Stimuli-responsive camouflage systems with printable architectures and long-term stability are of paramount importance in advanced military applications. In such adaptive camouflage devices, the stimulus-responsive layer that modulates chromatic properties plays a pivotal role. A critical challenge in electrothermal-actuated camouflage systems lies in mitigating the aggregation and enhancing the temporal stability of solution-processed silver nanowires (AgNWs) employed as the active stimulus layer. Herein, we report a rationally designed composite system comprising AgNWs and hydroxypropyl methylcellulose (HPMC), which demonstrates significantly enhanced electrothermal efficiency and operational stability through synergistic thermal management and intermolecular engineering. The incorporation of cellulose matrices in the AgNWs/HPMC composite exhibits substantially lower thermal conductivity compared to AgNWs networks, effectively reducing the heat-transfer coefficient of the electrothermal system. This modification facilitates controlled thermal dissipation from the heating element to the ambient environment, substantially augmenting the electrothermal conversion efficiency. Moreover, the molecular-level interactions between the hydroxyl moieties (C-OH) of HPMC and the carbonyl groups (CO) of AgNWs significantly enhance the spatial uniformity and temporal stability of the electrothermal system.
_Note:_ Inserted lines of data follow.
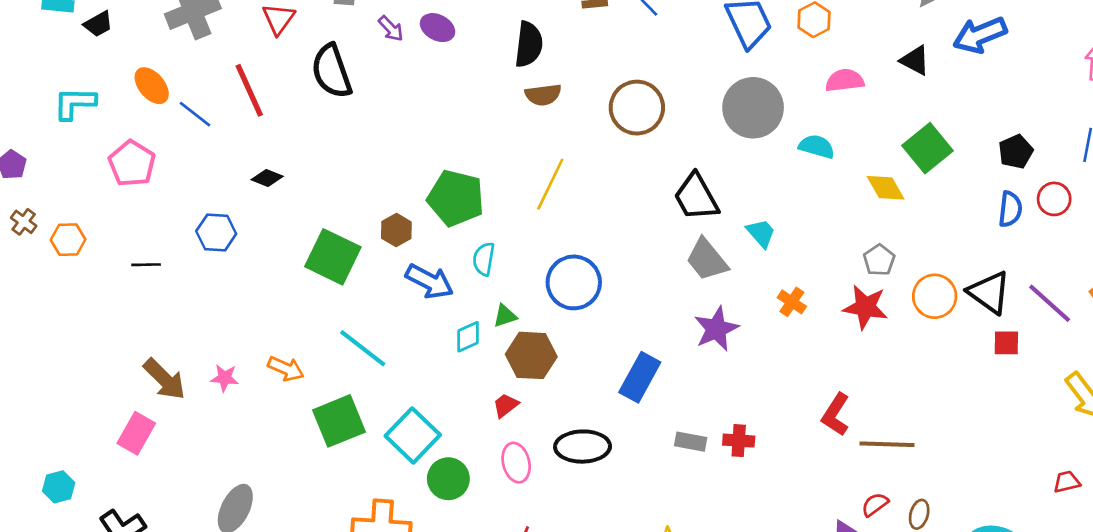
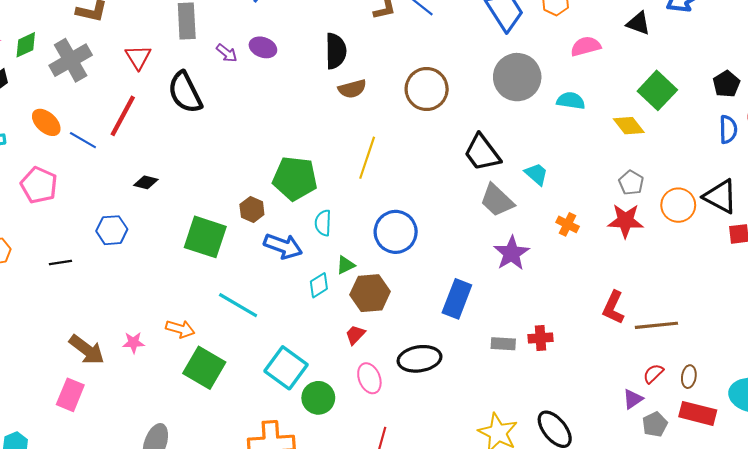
red line: (249, 90) -> (123, 116), turned 60
green square: (339, 421) -> (204, 368), moved, turned -30

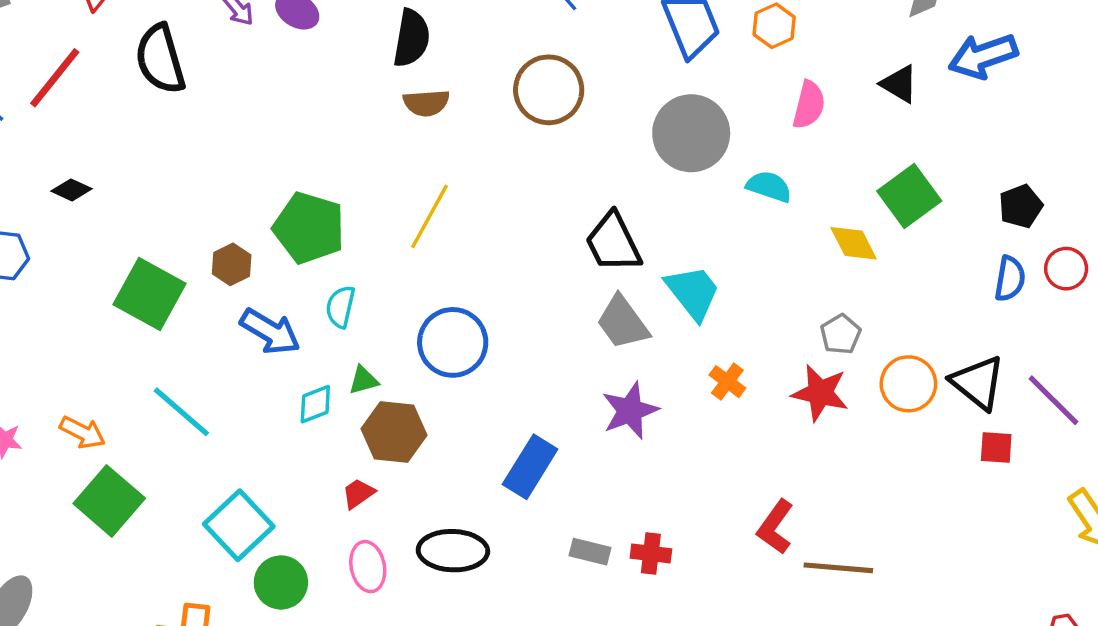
pink semicircle: (586, 46) -> (809, 105), turned 108
brown circle: (427, 89) -> (549, 90), moved
cyan trapezoid: (536, 174) -> (693, 292), size x1.5

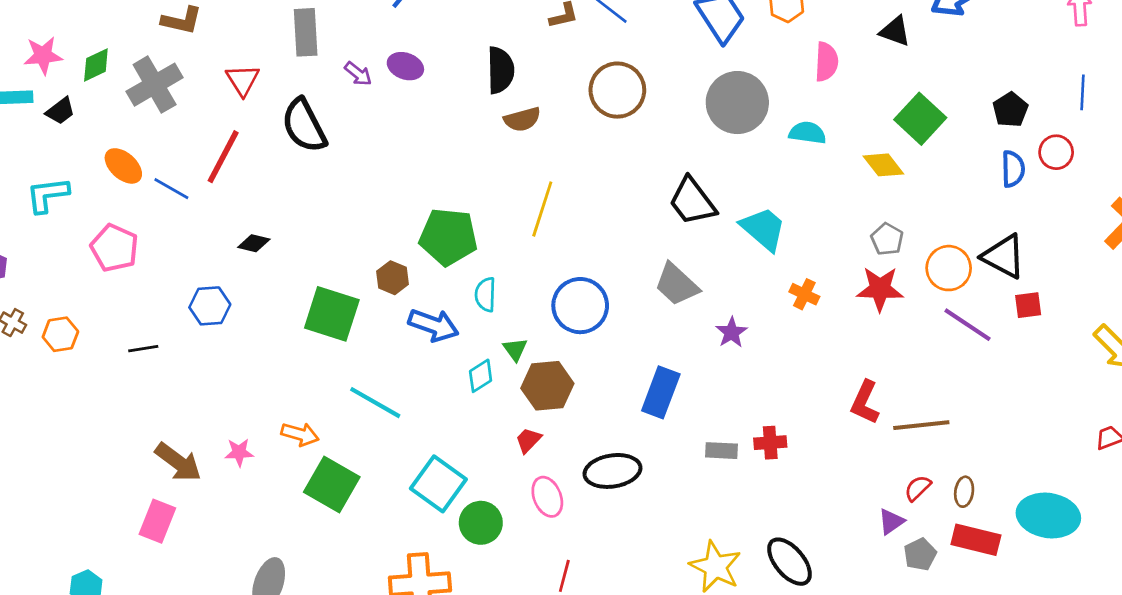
gray trapezoid: (623, 322) -> (677, 284), moved
green triangle: (363, 380) -> (515, 349), turned -40
purple line: (1053, 400) -> (968, 325), moved
purple star: (630, 411) -> (732, 332), size x0.7

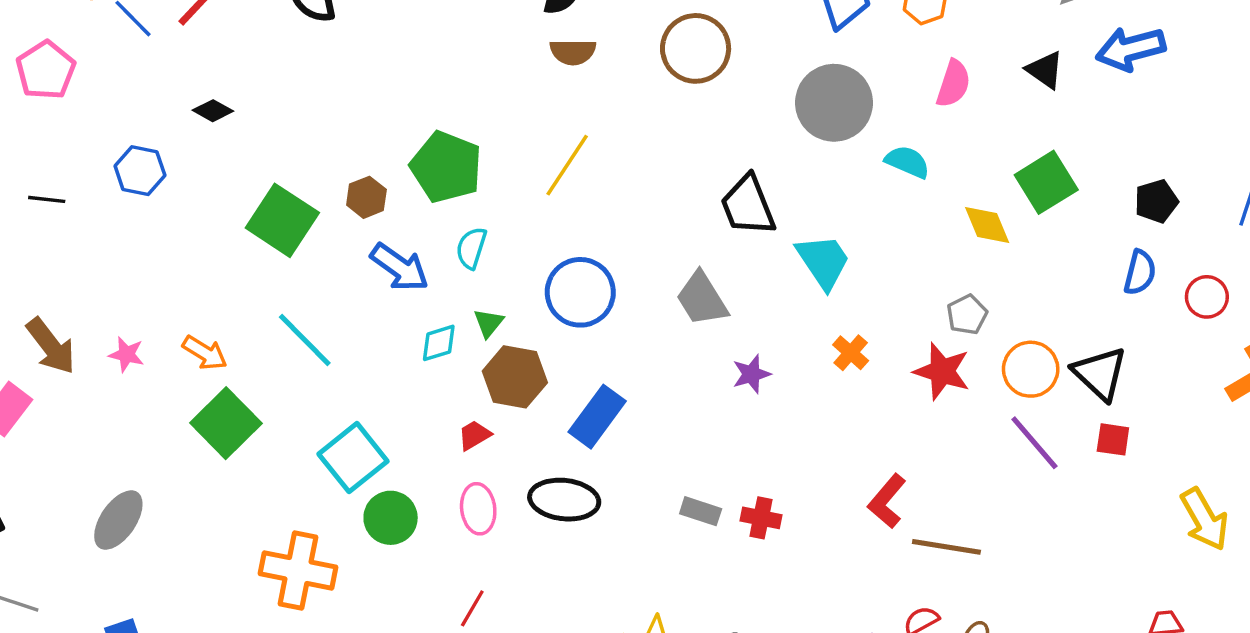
red circle: (1056, 152) -> (1207, 297), moved
blue rectangle: (661, 392) -> (597, 417), moved

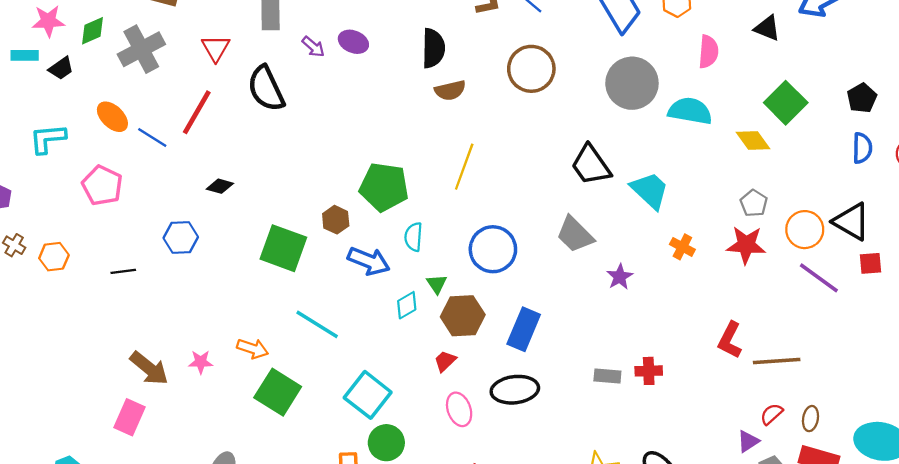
cyan semicircle: (907, 162) -> (690, 111), size x1.4
green circle: (391, 518) -> (386, 443), moved

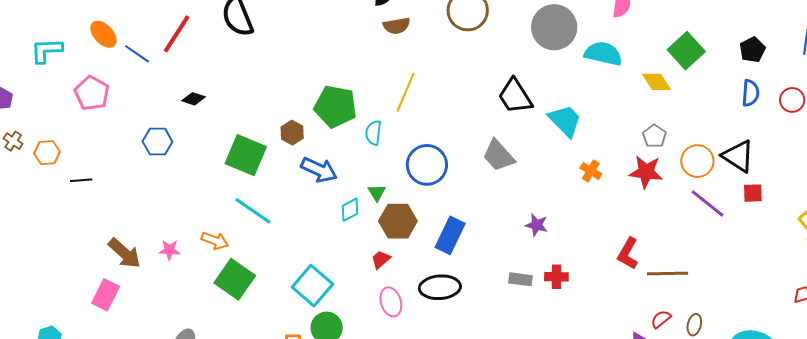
cyan semicircle: (413, 237) -> (373, 133), moved
black line: (123, 271) -> (81, 180), moved
purple star: (620, 277) -> (537, 225), moved, turned -30
cyan line: (317, 324) -> (253, 211), moved

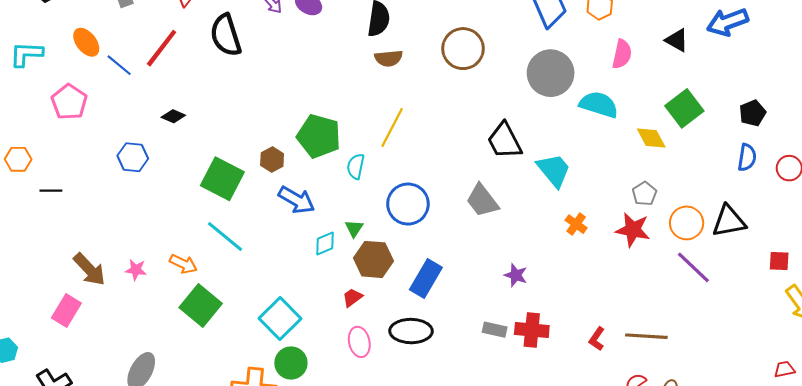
black triangle: (738, 156) -> (729, 221), turned -48
red square: (753, 193) -> (779, 261), moved
red L-shape: (628, 253) -> (597, 339), moved, size x0.7
red cross: (556, 277) -> (532, 330), size x1.4

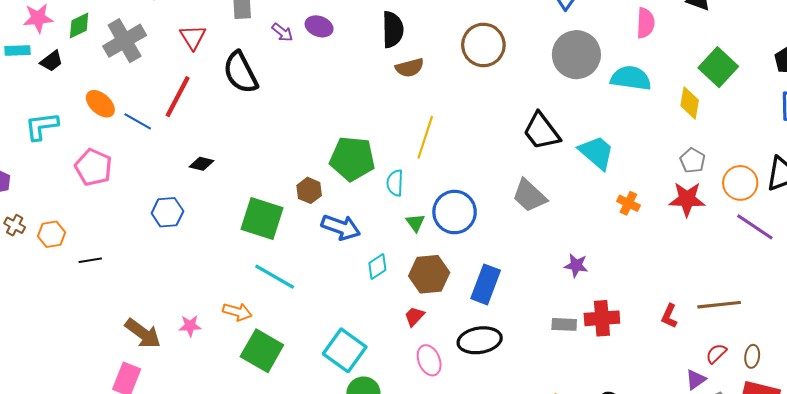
yellow diamond: (651, 138) -> (690, 103), turned 48
green triangle: (354, 228) -> (415, 223), moved

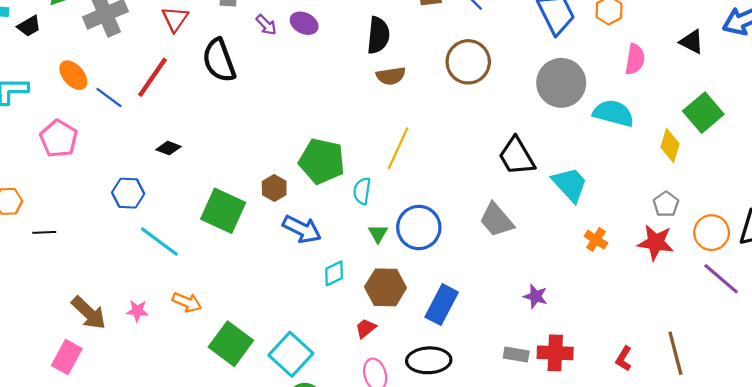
cyan line: (275, 277) -> (159, 242), moved
brown line: (719, 305) -> (675, 353), turned 75
green square: (262, 351) -> (231, 344), moved

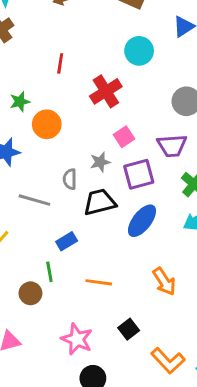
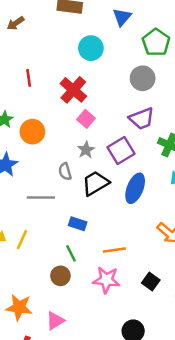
pink square: (124, 137) -> (86, 119), moved
blue rectangle: (67, 241) -> (78, 224), turned 66
pink star: (77, 339) -> (106, 280), moved

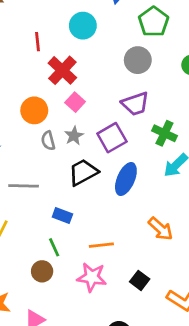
red line: (29, 78) -> (38, 42), moved
orange circle: (32, 132) -> (34, 110), moved
gray semicircle: (65, 172) -> (48, 141), moved

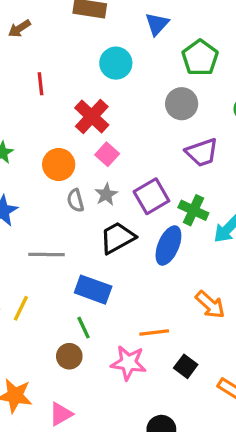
red line: (38, 42) -> (40, 84), moved
purple trapezoid: (135, 104) -> (202, 152), moved
green cross: (164, 133) -> (193, 210), moved
blue rectangle: (62, 216) -> (93, 290), size x1.5
orange line: (101, 245) -> (154, 332), moved

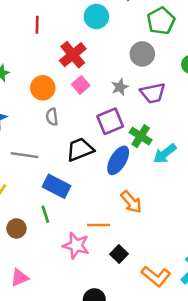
gray star: (106, 194) -> (120, 87), moved
orange arrow: (210, 305) -> (131, 202), moved
brown circle: (69, 356) -> (16, 228), moved

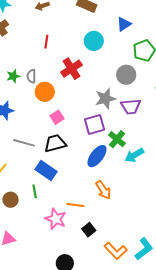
pink square: (81, 85) -> (57, 117), moved
gray star: (120, 87) -> (105, 99), size x1.5
gray semicircle: (52, 117) -> (31, 76), moved
black trapezoid: (80, 149) -> (55, 143), moved

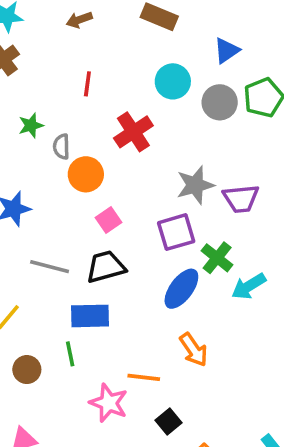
gray circle: (126, 75) -> (220, 102), moved
green star: (13, 76) -> (31, 125), moved
blue rectangle: (46, 170) -> (90, 316), turned -35

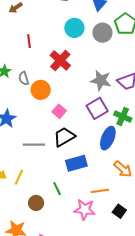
gray star: (195, 185) -> (101, 80), turned -30
blue rectangle: (90, 316) -> (76, 163), moved

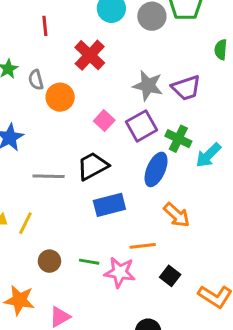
pink square: (59, 111) -> (104, 121), moved
green line: (57, 189) -> (89, 262), moved, turned -56

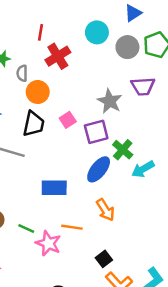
red cross: (90, 55) -> (58, 56), moved
purple trapezoid: (186, 88) -> (143, 86), moved
black trapezoid: (93, 166) -> (34, 124), moved, turned 116
black square: (170, 276) -> (104, 259), moved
Quantitative analysis reveals that the AgNWs/HPMC heater achieves a 163.2 % increase in temperature elevation compared to conventional AgNWs heaters under identical conditions (3 V, 90 s). The optimized composite system maintains consistent electrothermal performance over 138 days under atmospheric conditions, whereas the control system exhibits complete performance degradation within 5 days. Furthermore, we demonstrate an all-printable multilayer biomimetic device incorporating the AgNWs/cellulose composite as the thermal stimulus layer, achieving rapid chromatic modulation (<
5 s) at ultra-low operating voltages (<
1 V) for efficient environmental adaptation. This work establishes both theoretical foundations for high-performance, stable printable electrothermal materials and provides innovative strategies for fabricating next-generation adaptive camouflage systems.